La fille lui assène une gifle retentissante
On le sait depuis toujours : les transports en commun sont le condensé de la
société sénégalaise, dans ses qualités comme dans ses défauts. Des êtres,
humains jusqu’à à la moelle épinière, côtoient, sur quatre roues, des grincheux et
des prédateurs. Il est 20 heures passées, ce dimanche, sur la ligne 219 de Dakar
Dem Dikk qui relie le terminus de Daroukhane (Guédiawaye) à celui de
Ouakam. Le bus est bondé. Le véhicule est bondé. L’on s’y presse comme des
sardines. Et pour ne rien arranger, l’embouteillage est monstre en ce dernier jour
du week-end. Tantôt, on entend des dames qui demandent l’arrêt parce que, au
bord de l’asphyxie. Tantôt, ce sont des cris stridents de mômes qui déchirent
l’atmosphère. Après le feu tricolore de la Patte d’Oie, la circulation se décante.

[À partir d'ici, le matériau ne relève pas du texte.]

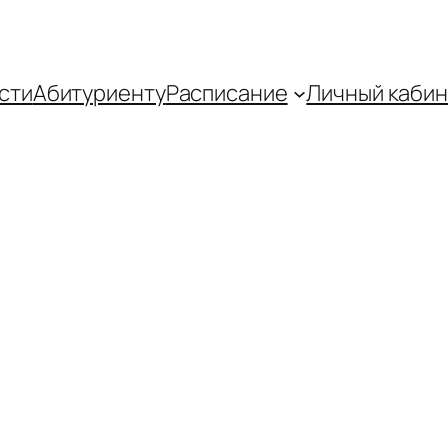
сти
Абитуриенту
Распиcание
Личный кабин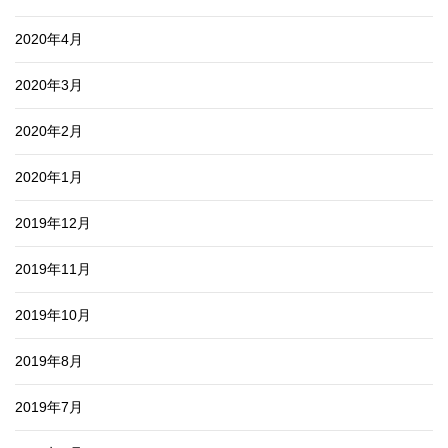
2020年4月
2020年3月
2020年2月
2020年1月
2019年12月
2019年11月
2019年10月
2019年8月
2019年7月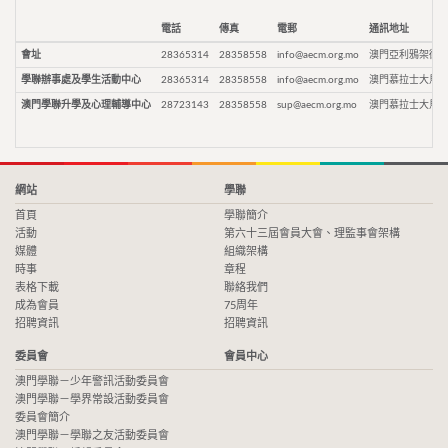
電話
傳真
電郵
通訊地址
會址
28365314
28358558
info@aecm.org.mo
澳門亞利鴉架街9
學聯辦事處及學生活動中心
28365314
28358558
info@aecm.org.mo
澳門慕拉士大馬路
澳門學聯升學及心理輔導中心
28723143
28358558
sup@aecm.org.mo
澳門慕拉士大馬路
網站
學聯
首頁
學聯簡介
活動
第六十三屆會員大會、理監事會架構
媒體
組織架構
時事
章程
表格下載
聯絡我們
成為會員
75周年
招聘資訊
招聘資訊
委員會
會員中心
澳門學聯－少年警訊活動委員會
澳門學聯－學界常設活動委員會
委員會簡介
澳門學聯－學聯之友活動委員會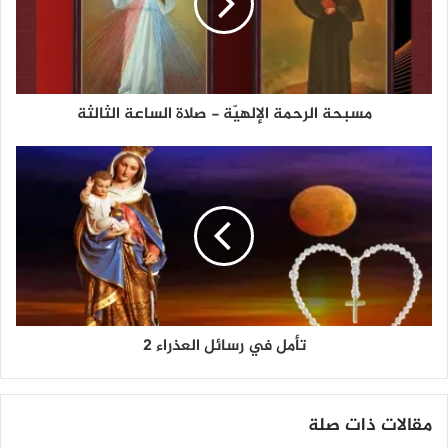
مسبحة الرحمة الإلهيّة - صلاة الساعة الثالثة
تأمل في رسائل العذراء 2
مقالات ذات صلة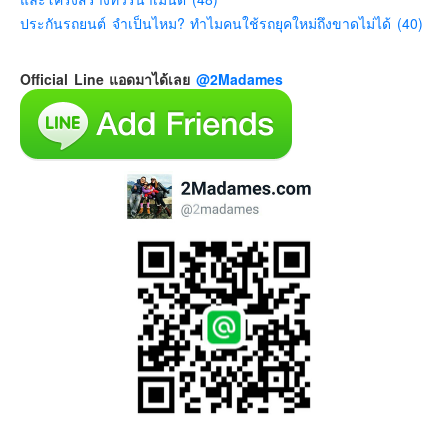
ประกันรถยนต์ จำเป็นไหม? ทำไมคนใช้รถยุคใหม่ถึงขาดไม่ได้ (40)
Official Line แอดมาได้เลย
@2Madames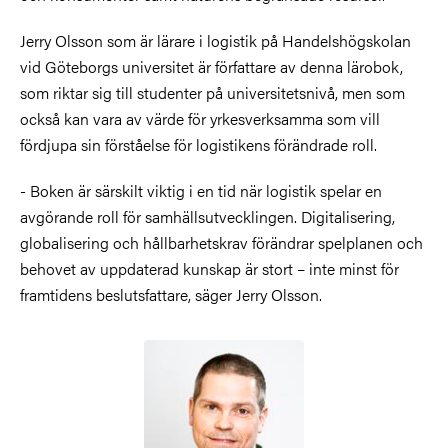
Jerry Olsson som är lärare i logistik på Handelshögskolan
vid Göteborgs universitet är författare av denna lärobok,
som riktar sig till studenter på universitetsnivå, men som
också kan vara av värde för yrkesverksamma som vill
fördjupa sin förståelse för logistikens förändrade roll.
- Boken är särskilt viktig i en tid när logistik spelar en
avgörande roll för samhällsutvecklingen. Digitalisering,
globalisering och hållbarhetskrav förändrar spelplanen och
behovet av uppdaterad kunskap är stort – inte minst för
framtidens beslutsfattare, säger Jerry Olsson.
Bild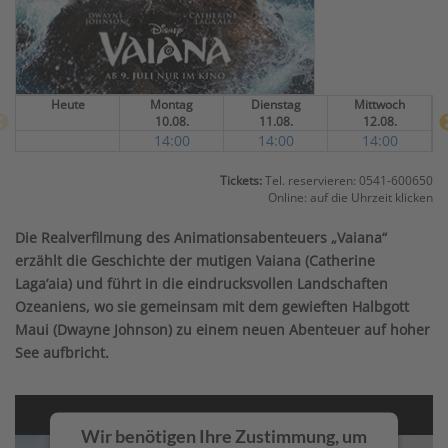
Heute
Montag
Dienstag
Mittwoch
10.08.
11.08.
12.08.
14:00
14:00
14:00
Tickets:
Tel. reservieren: 0541-600650
Online: auf die Uhrzeit klicken
Die Realverfilmung des Animationsabenteuers „Vaiana“
erzählt die Geschichte der mutigen Vaiana (Catherine
Laga’aia) und führt in die eindrucksvollen Landschaften
Ozeaniens, wo sie gemeinsam mit dem gewieften Halbgott
Maui (Dwayne Johnson) zu einem neuen Abenteuer auf hoher
See aufbricht.
Wir benötigen Ihre Zustimmung, um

L’air circule dans le bus et le calme revient. Un calme qui ne sera que de courte
durée. Le silence sera, en effet, interrompu par une retentissante gifle d’une
jeune fille de 17-18 ans sur un homme, la cinquantaine, environ. Dans un
premier temps, l’adolescente refuse de révéler l’objet du différend, se contentant
juste de servir que si elle en est arrivée à cette extrémité, c’est que, à l’évidence,
il y a quelque chose. Donc, pas de fumée sans feu. L’adulte victime de la baston
s’emmure, lui aussi, dans le silence. Puis, pressée de questions, la fille finit par
lâcher le morceau. «Elle m’a appelée bébé et je l’ai giflée», dit-elle simplement.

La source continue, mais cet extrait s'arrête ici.